■ EXERCISE BRIEF: Within the records, which lines hold the string "target"? Report each one by copying it.

■ INFORMATION:
===
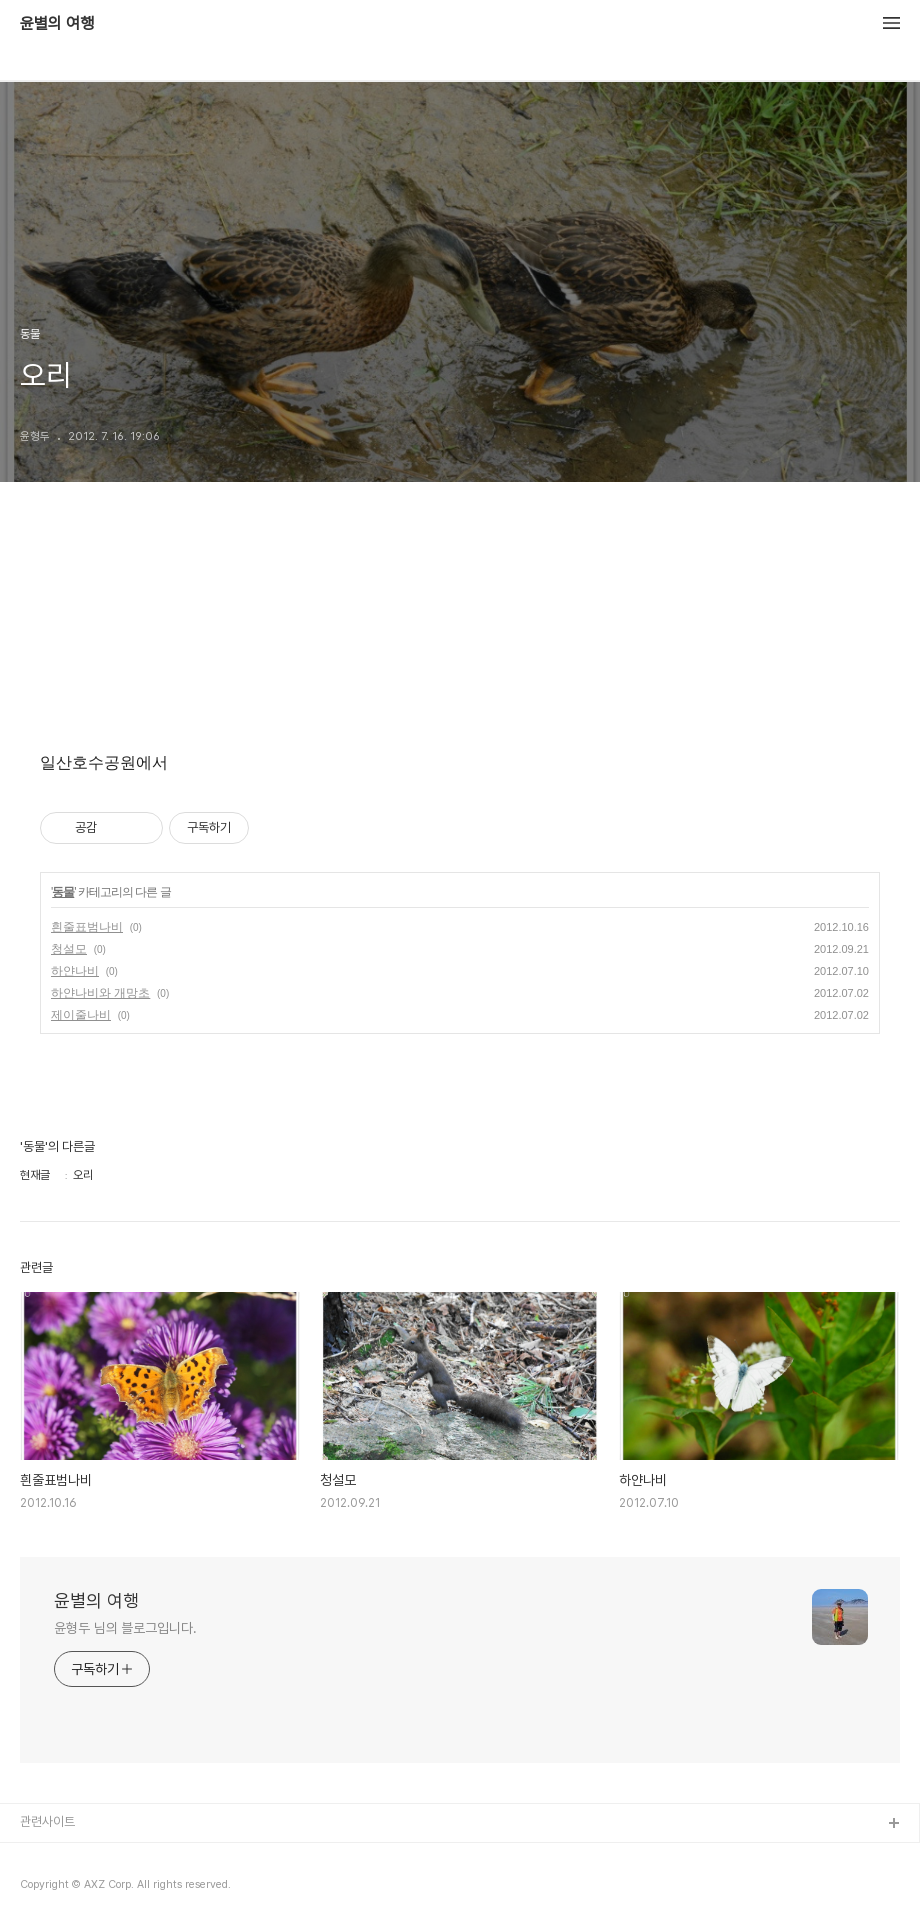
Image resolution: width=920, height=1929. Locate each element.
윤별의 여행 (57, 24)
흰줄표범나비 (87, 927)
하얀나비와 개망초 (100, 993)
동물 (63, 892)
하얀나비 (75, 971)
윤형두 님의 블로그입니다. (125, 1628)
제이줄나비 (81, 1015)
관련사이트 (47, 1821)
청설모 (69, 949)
===
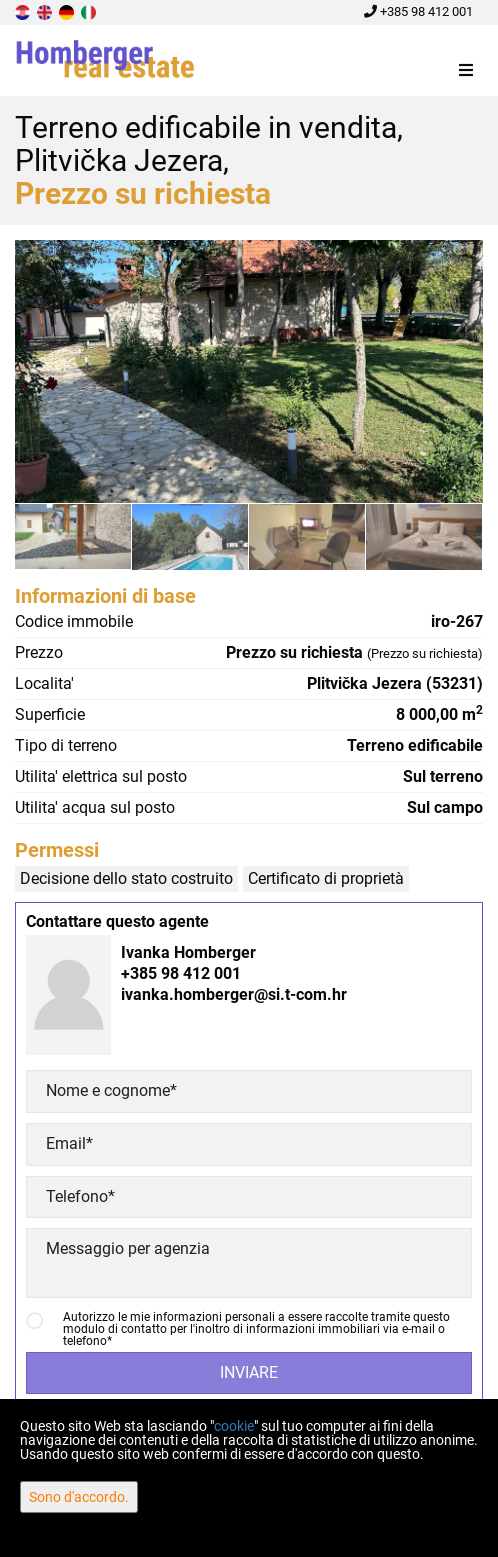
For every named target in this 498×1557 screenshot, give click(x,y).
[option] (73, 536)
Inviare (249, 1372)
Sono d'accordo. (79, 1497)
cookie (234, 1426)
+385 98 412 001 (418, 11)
===
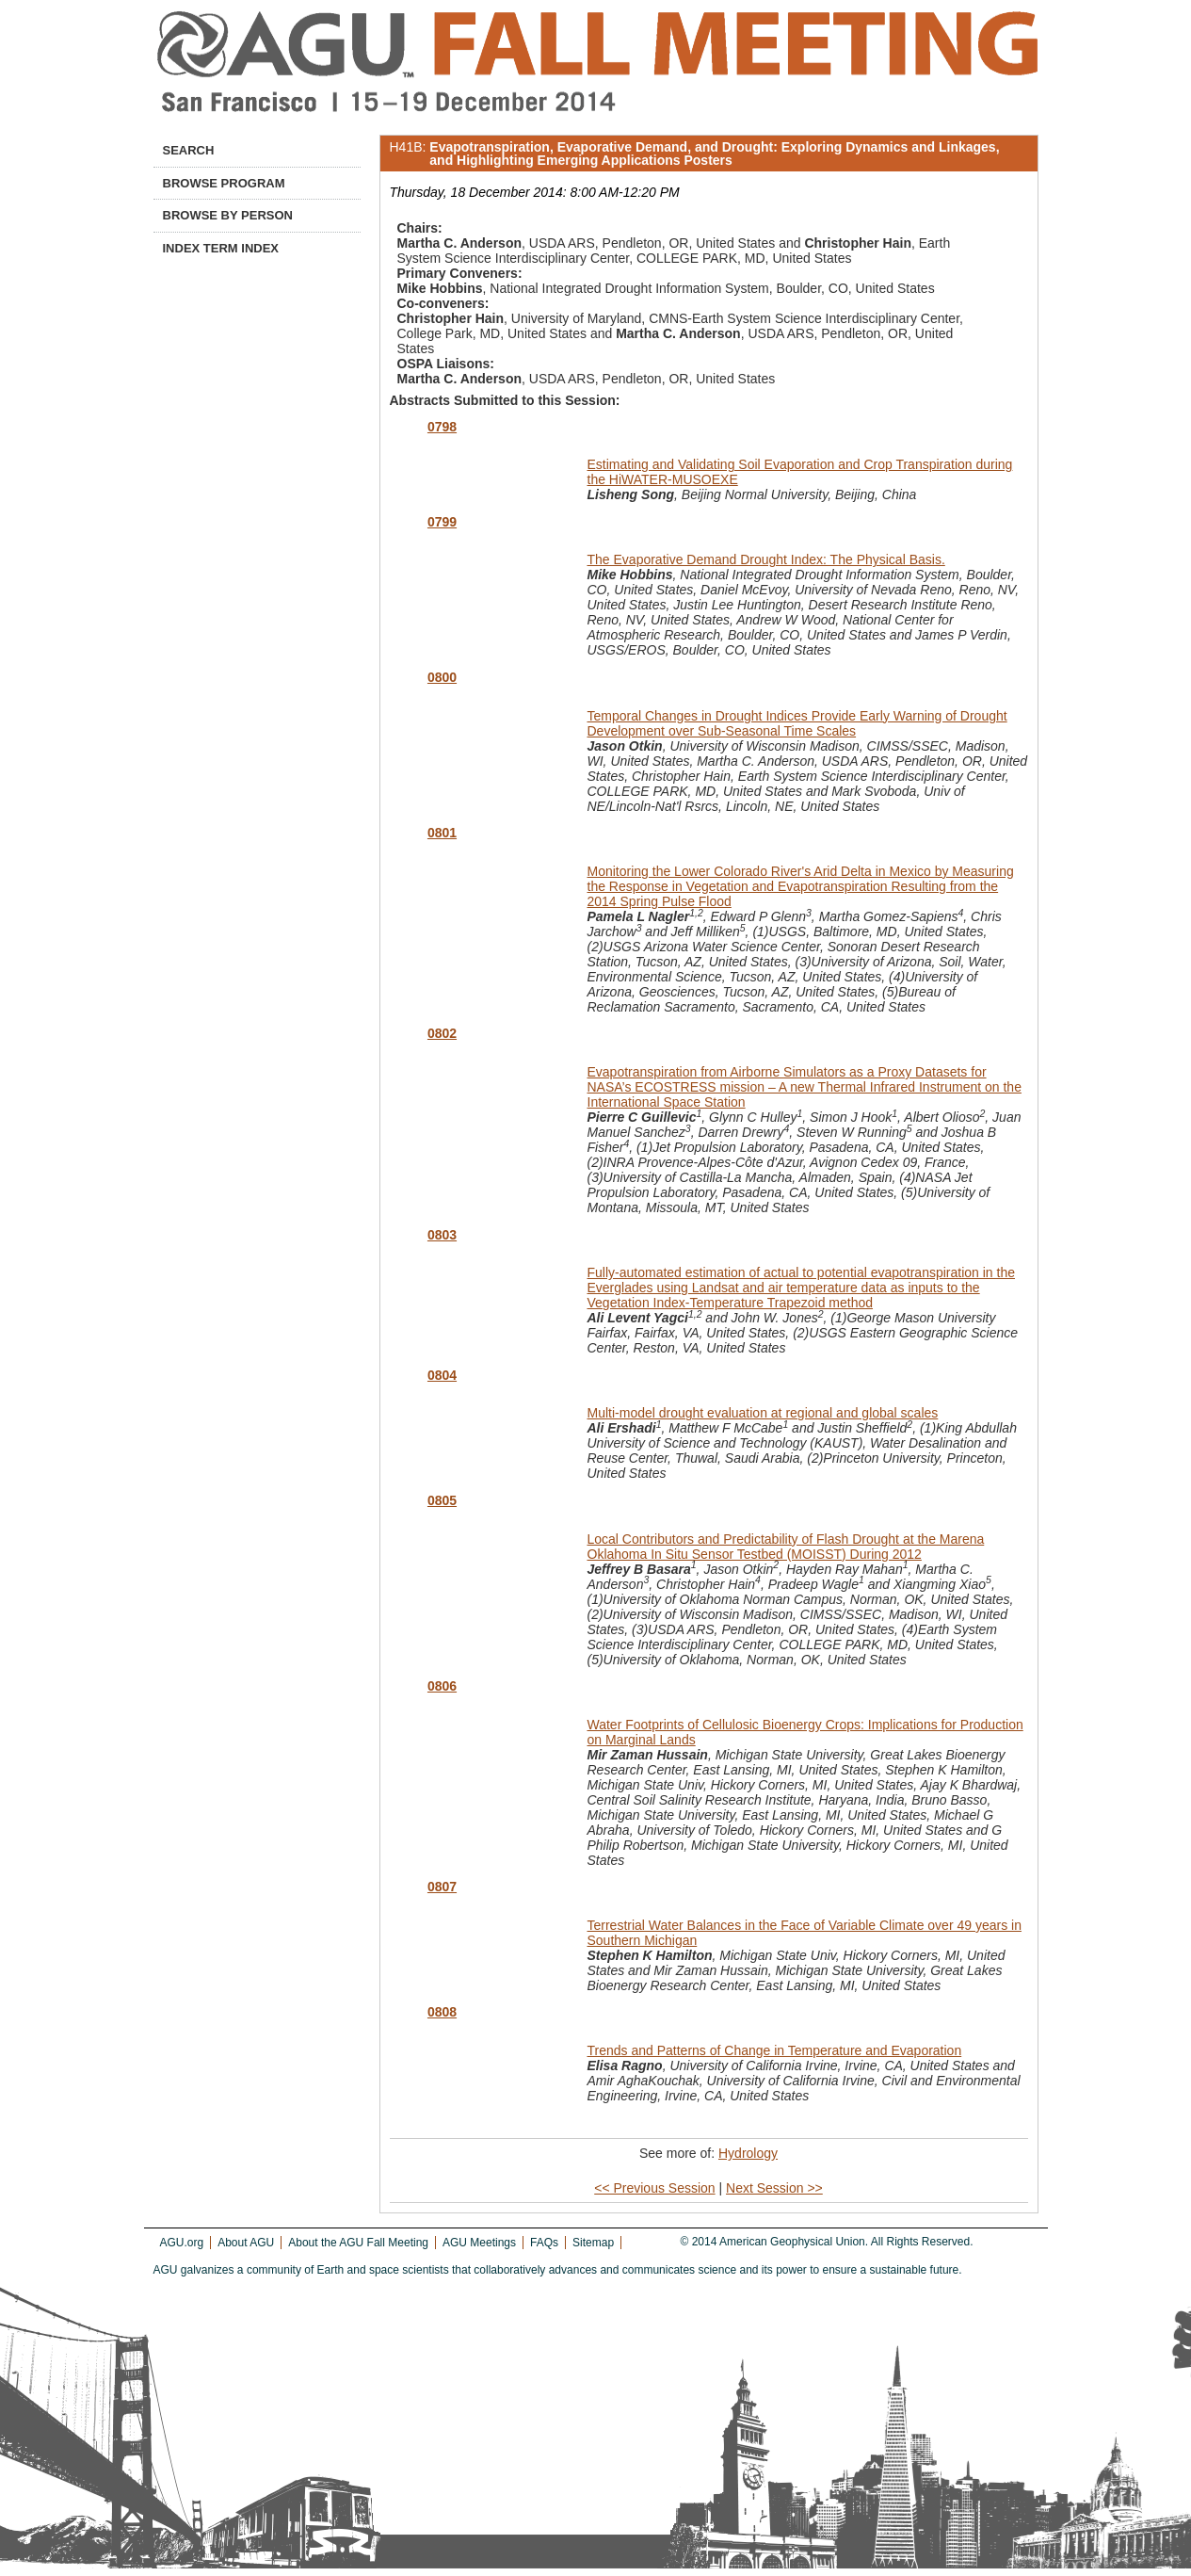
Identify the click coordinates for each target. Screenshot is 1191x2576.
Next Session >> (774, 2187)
===
■ ANSWER FOR THIS EXERCISE:
For every named target in this 498×1557 screenshot, give click(x,y).
Identify the click coordinates for each target. Screenshot is 1191x2576.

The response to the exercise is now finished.